Encoding with the BERT uncased language model

The BERT network was pre-trained using tokens created by WordPiece, which may split words in smaller parts.

These steps are performed during encoding:

  1. Split the text at every whitespace (space, tabulation, new line, etc.), at punctuation signs, and at symbols.

    ABBA symbols
  2. Accents are removed and the text is lower-cased.

    ABBA normalization
  3. Replace unknown tokens with Out Of Vocabulary tokens (OOV).
    If a token is unknown, it may be split if that creates a match. This tends to spell out unknown tokens more than using OOV tokens.

    ABBA OOV BERT
  4. Two special tokens, CLS and SEP, are added around the sequence. These tokens are required by the BERT Encoder block.

    ABBA CLSSEP
  5. Enforce the Sequence length parameter. Because the two special tokens are always present, a value of 6 means that only 4 text tokens are kept.
    Padding tokens (PAD) are added if the sequence is too short. Tokens are removed starting from the end if the sequence is too long.

    ABBA cutting BERT
  6. Convert tokens into numerical values defined by the English BERT uncased language model.

Text settings

Sequence length: The total number of tokens in the final sequence.
Shorter values may cause the end of your text to be cut. Choose a length that matches your longest text to avoid cuting out data and to avoid unnecessary calculations.

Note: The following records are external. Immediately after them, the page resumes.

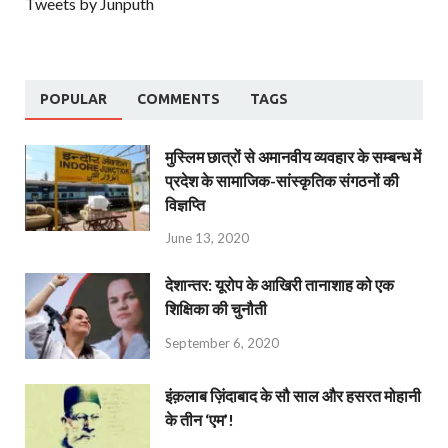
Tweets by Junputh
POPULAR
COMMENTS
TAGS
मुस्लिम छात्रों से अमानवीय व्यवहार के सम्बन्ध में
प्रदेश के सामाजिक-सांस्कृतिक संगठनों की
विज्ञप्ति
June 13, 2020
देशान्‍तर: यूरोप के आखिरी तानाशाह को एक
शिक्षिका की चुनौती
September 6, 2020
इंक़लाब ज़िंदाबाद के सौ साल और हसरत मोहानी
के तीन ‘एम’!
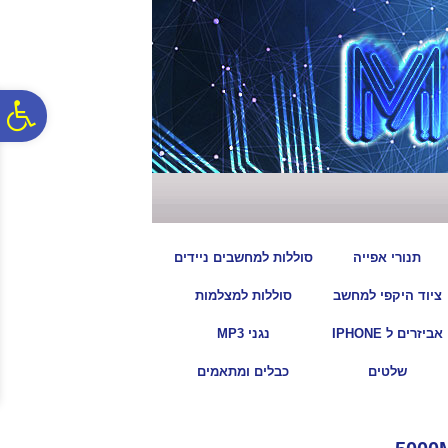
לתפריט
לתוכן
לתפריט
אתר
המרכזי
נגישות
פ
סר
נג
|
|
תנורי אפייה
סוללות למחשבים ניידים
|
|
ציוד היקפי למחשב
סוללות למצלמות
|
|
אביזרים ל IPHONE
נגני MP3
|
|
שלטים
כבלים ומתאמים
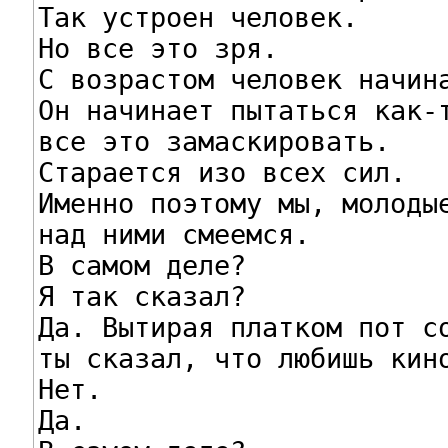
Так устроен человек.

Но все это зря.

С возрастом человек начина
Он начинает пытаться как-т
все это замаскировать.

Старается изо всех сил.

Именно поэтому мы, молодые
над ними смеемся.

В самом деле?

Я так сказал?

Да. Вытирая платком пот со
ты сказал, что любишь кино
Нет.

Да.
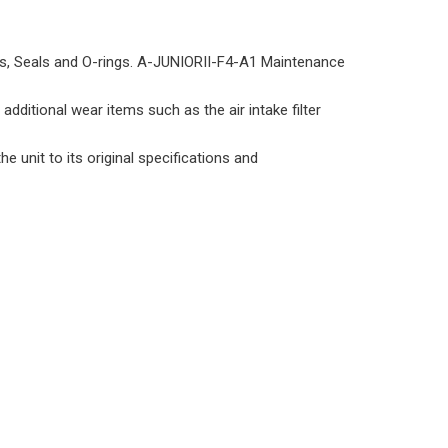
s, Seals and O-rings. A-JUNIORII-F4-A1 Maintenance
dditional wear items such as the air intake filter
unit to its original specifications and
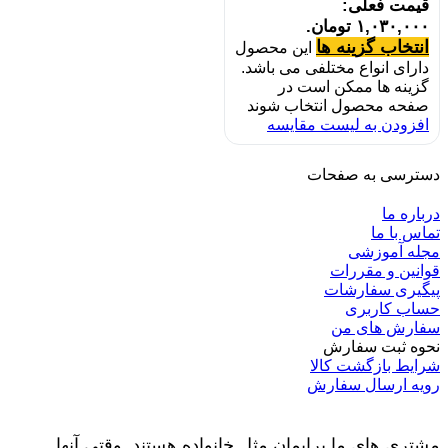
قیمت فعلی:
۱,۰۳۰,۰۰۰ تومان.
انتخاب گزینه ها
این محصول
دارای انواع مختلفی می باشد.
گزینه ها ممکن است در
صفحه محصول انتخاب شوند
افزودن به لیست مقایسه
دسترسی به صفحات
درباره ما
تماس با ما
مجله آموزشی
قوانین و مقررات
پیگیری سفارشات
حساب کاربری
سفارش های من
نحوه ثبت سفارش
شرایط بازگشت کالا
رویه ارسال سفارش
مشتری های ما برایمان مثل خانواده هستند. وقتی آنها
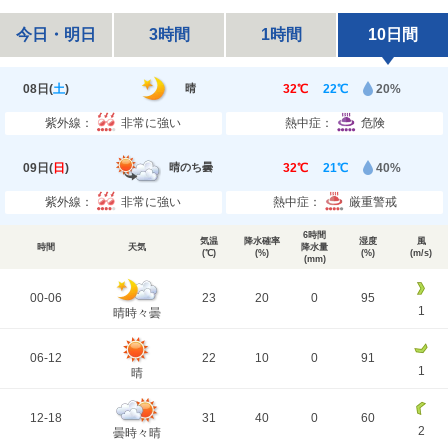
今日・明日
3時間
1時間
10日間
08日(
土
)
32℃
22℃
20%
晴
紫外線：
非常に強い
熱中症：
危険
09日(
日
)
32℃
21℃
40%
晴のち曇
紫外線：
非常に強い
熱中症：
厳重警戒
6時間
気温
降水確率
湿度
風
時間
天気
降水量
(℃)
(%)
(%)
(m/s)
(mm)
00-06
23
20
0
95
1
晴時々曇
06-12
22
10
0
91
1
晴
12-18
31
40
0
60
2
曇時々晴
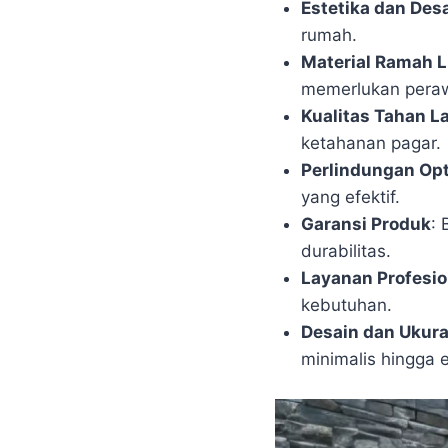
Estetika dan Des
rumah.
Material Ramah 
memerlukan peraw
Kualitas Tahan L
ketahanan pagar.
Perlindungan Op
yang efektif.
Garansi Produk
: 
durabilitas.
Layanan Profesio
kebutuhan.
Desain dan Ukura
minimalis hingga e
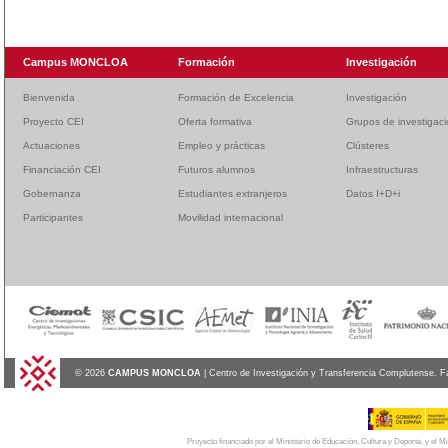
Campus MONCLOA
Formación
Investigación
Bienvenida
Formación de Excelencia
Investigación
Proyecto CEI
Oferta formativa
Grupos de investigac
Actuaciones
Empleo y prácticas
Clústeres
Financiación CEI
Futuros alumnos
Infraestructuras
Gobernanza
Estudiantes extranjeros
Datos I+D+i
Participantes
Movilidad internacional
© 2026
CAMPUS MONCLOA
| Centro de Investigación y Transferencia Complutense. F
Proyecto financiado por el Ministerio de Educación, Cultura y Deporte, y el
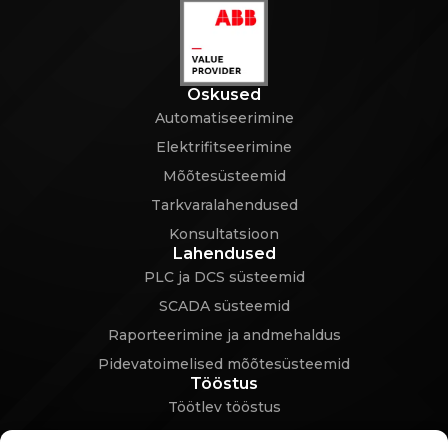
Oskused
Automatiseerimine
Elektrifitseerimine
Mõõtesüsteemid
Tarkvaralahendused
Konsultatsioon
Lahendused
PLC ja DCS süsteemid
SCADA süsteemid
Raporteerimine ja andmehaldus
Pidevatoimelised mõõtesüsteemid
Tööstus
Töötlev tööstus
Infrastruktuur (vesi)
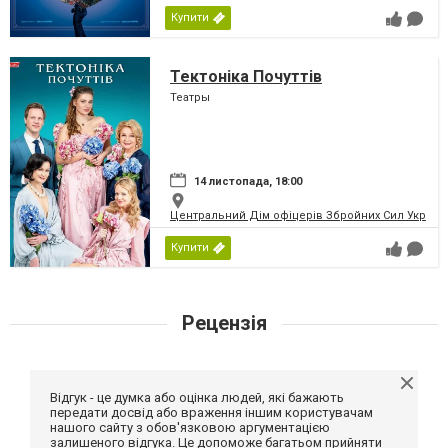
Купити
Тектоніка Почуттів
Театры
14 листопада, 18:00
Центральний Дім офіцерів Збройних Сил України
Купити
Рецензія
Відгук - це думка або оцінка людей, які бажають
передати досвід або враження іншим користувачам
нашого сайту з обов'язковою аргументацією
залишеного відгука. Це допоможе багатьом прийняти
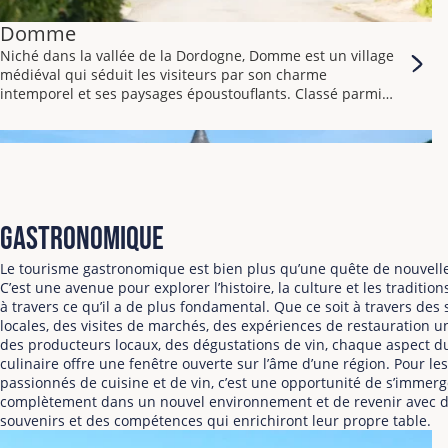
de 1 200 à 1 500 mètres.
Le plateau de l’Aubrac offre un paysage à couper le souffle.
Domme
Il se caractérise par ses vastes étendues de prairies
Niché dans la vallée de la Dordogne, Domme est un village
verdoyantes, ses forêts denses et ses rivières sinueuses.
médiéval qui séduit les visiteurs par son charme
intemporel et ses paysages époustouflants. Classé parmi
Les amateurs de randonnée seront comblés par les
les Plus Beaux Villages de France, Domme offre une
nombreux sentiers balisés qui traversent ce territoire
expérience unique alliant histoire, culture et nature.
préservé. Vous offrant ainsi des vues panoramiques sur les
Domme est une bastide fondée en 1281 par Philippe III le
montagnes environnantes et une faune et une flore
Hardi. Ce village fortifié est un véritable trésor
diversifiées.
d’architecture médiévale, avec ses remparts
Gorges de la Méouge
impressionnants, ses portes fortifiées et ses ruelles pavées.
De la Drôme provençale aux Hautes-Alpes, une fascinante
Gastronomique
rivière turquoise serpente et bondit en cascade à travers
des gorges impressionnantes, traversant çà et là des sites
Le tourisme gastronomique est bien plus qu’une quête de nouvelle
géologiques, des milieux naturels et des vestiges
C’est une avenue pour explorer l’histoire, la culture et les tradition
patrimoniaux remarquables.
à travers ce qu’il a de plus fondamental. Que ce soit à travers des 
Bienvenue dans les Gorges de la Méouge !
locales, des visites de marchés, des expériences de restauration u
des producteurs locaux, des dégustations de vin, chaque aspect d
Classé Natura 2000, ce site baigné de lumière et de chaleur
culinaire offre une fenêtre ouverte sur l’âme d’une région. Pour les
est très prisé de ses visiteurs pour les promenades et
passionnés de cuisine et de vin, c’est une opportunité de s’immerg
baignades qu’il propose, en face du fameux Pont Roman ou
complètement dans un nouvel environnement et de revenir avec 
en immersion parmi la faune et la flore fourmillantes de ce
souvenirs et des compétences qui enrichiront leur propre table.
lieu.
Château de Villandry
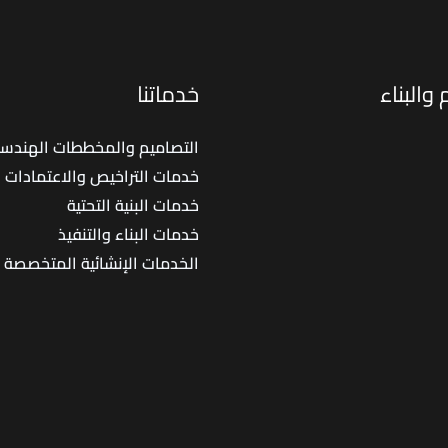
والبناء
خدماتنا
التصاميم والمخططات الهندسي
خدمات التراخيص والاعتمادات
خدمات البنية التحتية
خدمات البناء والتنفيذ
الخدمات الإنشائية المتخصصة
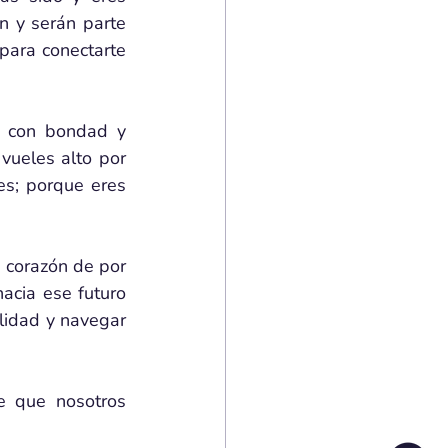
n y serán parte 
para conectarte 
, con bondad y 
ueles alto por 
s; porque eres 
 corazón de por 
cia ese futuro 
lidad y navegar 
e que nosotros 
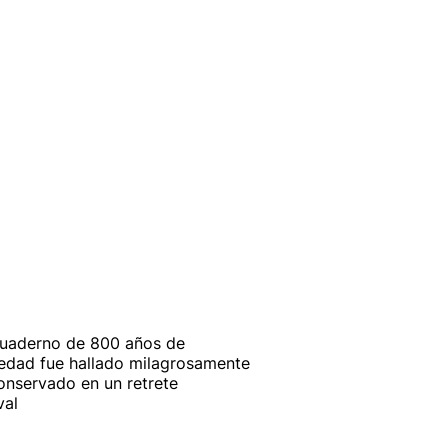
uaderno de 800 años de
edad fue hallado milagrosamente
onservado en un retrete
val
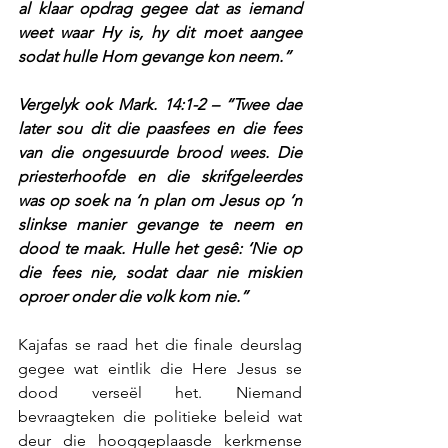
al klaar opdrag gegee dat as iemand 
weet waar Hy is, hy dit moet aangee 
sodat hulle Hom gevange kon neem.”
Vergelyk ook Mark. 14:1-2 – “Twee dae 
later sou dit die paasfees en die fees 
van die ongesuurde brood wees. Die 
priesterhoofde en die skrifgeleerdes 
was op soek na ‘n plan om Jesus op ‘n 
slinkse manier gevange te neem en 
dood te maak. Hulle het gesê: ‘Nie op 
die fees nie, sodat daar nie miskien 
oproer onder die volk kom nie.”
Kajafas se raad het die finale deurslag 
gegee wat eintlik die Here Jesus se 
dood verseël het. Niemand 
bevraagteken die politieke beleid wat 
deur die hooggeplaasde kerkmense 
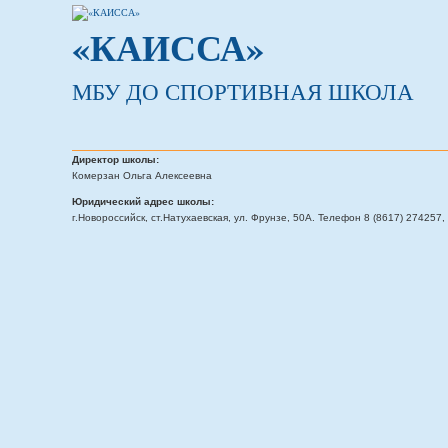
«КАИССА»
МБУ ДО СПОРТИВНАЯ ШКОЛА
Директор школы:
Комерзан Ольга Алексеевна
Юридический адрес школы:
г.Новороссийск, ст.Натухаевская, ул. Фрунзе, 50А. Телефон 8 (8617) 274257, 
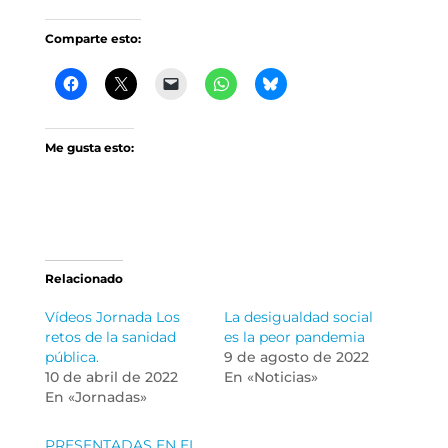
Comparte esto:
Me gusta esto:
Relacionado
Vídeos Jornada Los
La desigualdad social
retos de la sanidad
es la peor pandemia
pública.
9 de agosto de 2022
10 de abril de 2022
En «Noticias»
En «Jornadas»
PRESENTADAS EN EL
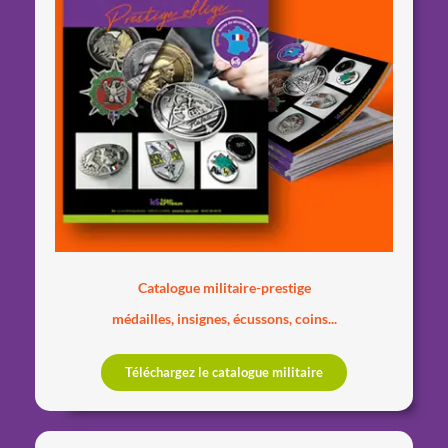
Catalogue militaire-prestige
médailles, insignes, écussons, coins...
Téléchargez le catalogue militaire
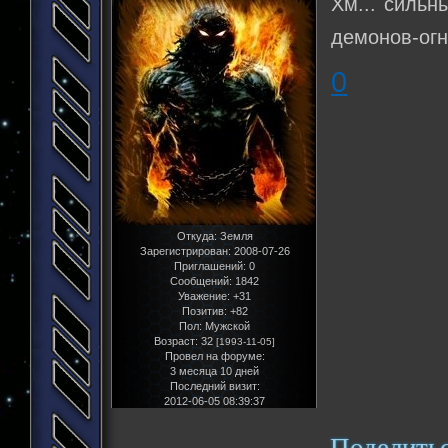
Хм... сильны
демонов-огн
0
Откуда:
Земля
Зарегистрирован
: 2008-07-26
Приглашений:
0
Сообщений:
1842
Уважение:
+31
Позитив:
+82
Пол:
Мужской
Возраст:
32
[1993-11-05]
Провел на форуме:
3 месяца 10 дней
Последний визит:
2012-06-05 08:39:37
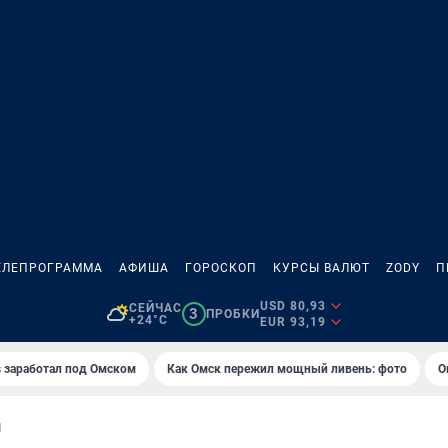
ЕЛЕПРОГРАММА
АФИША
ГОРОСКОП
КУРСЫ ВАЛЮТ
ZODY
П
USD 80,93
СЕЙЧАС
3
ПРОБКИ
+24°C
EUR 93,19
es заработал под Омском
Как Омск пережил мощный ливень: фото
О
И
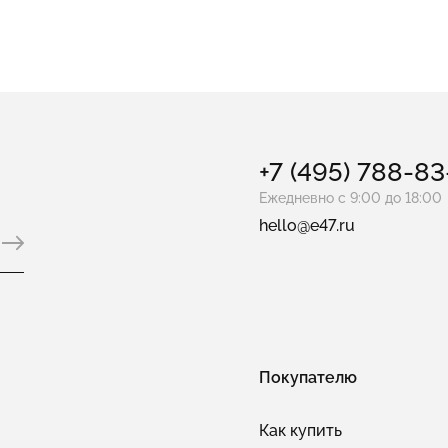
+7 (495) 788-8
Ежедневно с 9:00 до 18:00
hello@e47.ru
Покупателю
Как купить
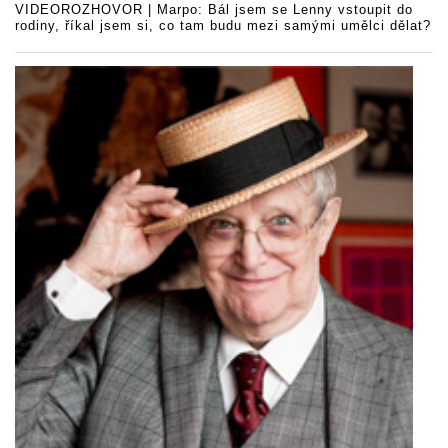
VIDEOROZHOVOR | Marpo: Bál jsem se Lenny vstoupit do
rodiny, říkal jsem si, co tam budu mezi samými umělci dělat?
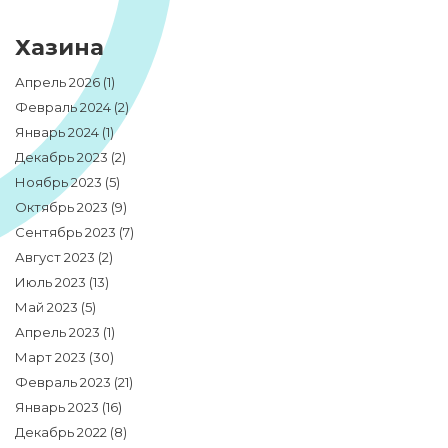
Хазина
Апрель 2026
(1)
Февраль 2024
(2)
Январь 2024
(1)
Декабрь 2023
(2)
Ноябрь 2023
(5)
Октябрь 2023
(9)
Сентябрь 2023
(7)
Август 2023
(2)
Июль 2023
(13)
Май 2023
(5)
Апрель 2023
(1)
Март 2023
(30)
Февраль 2023
(21)
Январь 2023
(16)
Декабрь 2022
(8)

Encoding with the BERT uncased language model adds 2 special tokens to your text, so use a minimum length of 3 in order to encode at least 1 token from your text.
The maximum sequence length accepted by a BERT Encoder block is 512.

Language model: The particular way to encode your text.
It determines how the text is tokenized, which tokens are known, and which value is assigned to them.